§ PROBLEM
Within the data that follows, set down exactly the lines from the one containing "built the intent" through the one containing "bottom of the funnel while under-investing in", both ends included.

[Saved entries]
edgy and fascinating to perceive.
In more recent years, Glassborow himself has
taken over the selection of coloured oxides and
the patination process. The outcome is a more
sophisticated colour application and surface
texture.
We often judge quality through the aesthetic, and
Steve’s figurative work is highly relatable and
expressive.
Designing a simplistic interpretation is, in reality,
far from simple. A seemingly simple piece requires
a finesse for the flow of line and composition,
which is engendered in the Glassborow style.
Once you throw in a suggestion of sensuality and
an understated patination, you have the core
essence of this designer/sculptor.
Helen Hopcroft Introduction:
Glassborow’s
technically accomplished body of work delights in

--

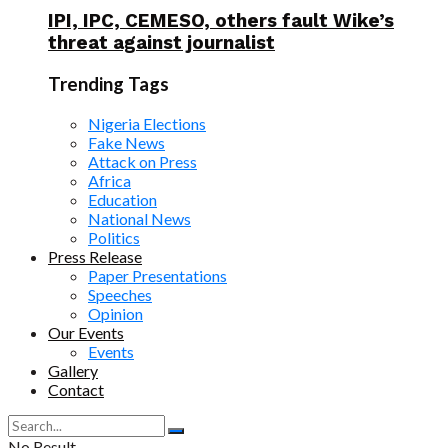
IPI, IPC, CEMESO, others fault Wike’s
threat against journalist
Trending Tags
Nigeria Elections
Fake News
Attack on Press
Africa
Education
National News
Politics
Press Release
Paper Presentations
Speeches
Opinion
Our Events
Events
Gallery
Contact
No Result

...

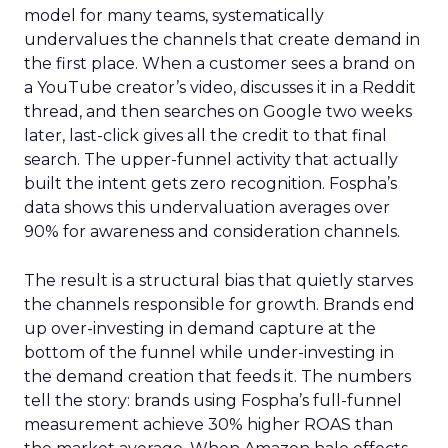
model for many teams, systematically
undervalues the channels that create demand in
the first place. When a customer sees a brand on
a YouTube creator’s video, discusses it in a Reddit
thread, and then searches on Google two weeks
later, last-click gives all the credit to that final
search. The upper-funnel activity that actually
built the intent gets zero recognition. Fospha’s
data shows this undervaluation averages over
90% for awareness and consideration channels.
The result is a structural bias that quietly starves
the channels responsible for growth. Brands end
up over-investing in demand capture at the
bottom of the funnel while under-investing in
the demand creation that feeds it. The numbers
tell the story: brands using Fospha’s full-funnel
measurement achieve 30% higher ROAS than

§ RESPONSE
built the intent gets zero recognition. Fospha’s
data shows this undervaluation averages over
90% for awareness and consideration channels.
The result is a structural bias that quietly starves
the channels responsible for growth. Brands end
up over-investing in demand capture at the
bottom of the funnel while under-investing in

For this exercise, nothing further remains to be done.